ANGER has erupted over tomorrow’s Metro strike which will leave thousands of Coldplay fans having to make alternative transport arrangements.
It had been hoped that last-minute negotiations would bring a resolution to the strike talks, but the RMT union rejected an improved pay offer.
Having said no to an original increase of 1.3 per cent they also rejected an offer of 2.1 per cent from Metro operator DB Regio Tyne and Wear.
A walkout will take place tomorrow, meaning no Metro trains will operate during the day – or during Coldplay’s Stadium of Light concert.
RMT drivers have been criticised by a Conservative on the Tyne and Wear Integrated Transport Authority, the council group behind the Metro.
Peter Wood, leader of the combined Conservative and Liberal Democrat opposition on the transport authority, said he still hoped industrial action could be avoided.

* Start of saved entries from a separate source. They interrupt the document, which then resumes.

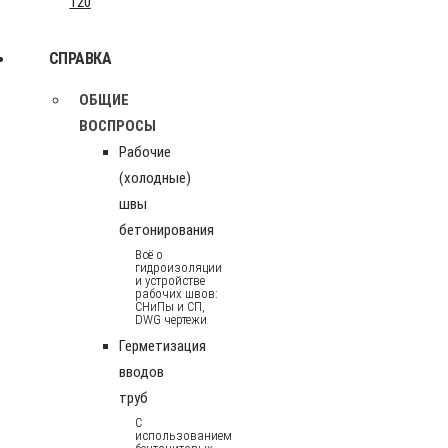
120
СПРАВКА
ОБЩИЕ
ВОСПРОСЫ
Рабочие
(холодные)
швы
бетонирования
Всё о
гидроизоляции
и устройстве
рабочих швов:
СНиПы и СП,
DWG чертежи
Герметизация
вводов
труб
С
использованием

Mr Wood, deputy leader of the Conservative Group on Sunderland Council, said: “I am bitterly disappointed that the strikes by Metro drivers will go ahead despite last-minute negotiations to avert them.
“The strikes will inconvenience many travellers and hit the regional economy, with the gigs at the Stadium of Light particularly affected, at a time when it needs all the help it can get.
“The Metro is a highly subsidised operation. The fares passengers pay cover little more than half of its operating costs – and Metro drivers are well paid in comparison with other public sector workers.
“If they have to, the people of Tyne and Wear can manage without the Metro, as they do at Christmas and New Year. But even at this late hour I hope good sense prevails and that the strikes will, somehow, be averted.”